Directions » Report every line of the records that includes the word "Khánh".
=-=-=
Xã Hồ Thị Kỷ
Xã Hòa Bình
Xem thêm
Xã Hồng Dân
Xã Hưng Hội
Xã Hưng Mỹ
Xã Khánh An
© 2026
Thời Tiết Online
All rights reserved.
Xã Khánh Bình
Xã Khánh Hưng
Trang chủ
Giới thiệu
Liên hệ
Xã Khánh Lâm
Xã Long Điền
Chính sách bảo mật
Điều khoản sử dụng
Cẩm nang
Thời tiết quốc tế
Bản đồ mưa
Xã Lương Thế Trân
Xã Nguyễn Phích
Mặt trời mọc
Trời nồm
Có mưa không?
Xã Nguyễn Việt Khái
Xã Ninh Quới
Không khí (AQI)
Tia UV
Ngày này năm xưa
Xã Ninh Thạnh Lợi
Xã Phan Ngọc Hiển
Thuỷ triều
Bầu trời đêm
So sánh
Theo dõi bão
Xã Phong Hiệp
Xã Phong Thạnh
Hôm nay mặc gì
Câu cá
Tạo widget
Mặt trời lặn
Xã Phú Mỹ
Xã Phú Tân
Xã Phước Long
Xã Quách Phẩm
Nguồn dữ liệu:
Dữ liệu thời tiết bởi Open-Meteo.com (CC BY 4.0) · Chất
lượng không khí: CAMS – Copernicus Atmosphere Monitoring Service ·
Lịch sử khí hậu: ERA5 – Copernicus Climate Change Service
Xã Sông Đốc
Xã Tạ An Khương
=-=-=
The completed task »
Xã Khánh An
Xã Khánh Bình
Xã Khánh Hưng
Xã Khánh Lâm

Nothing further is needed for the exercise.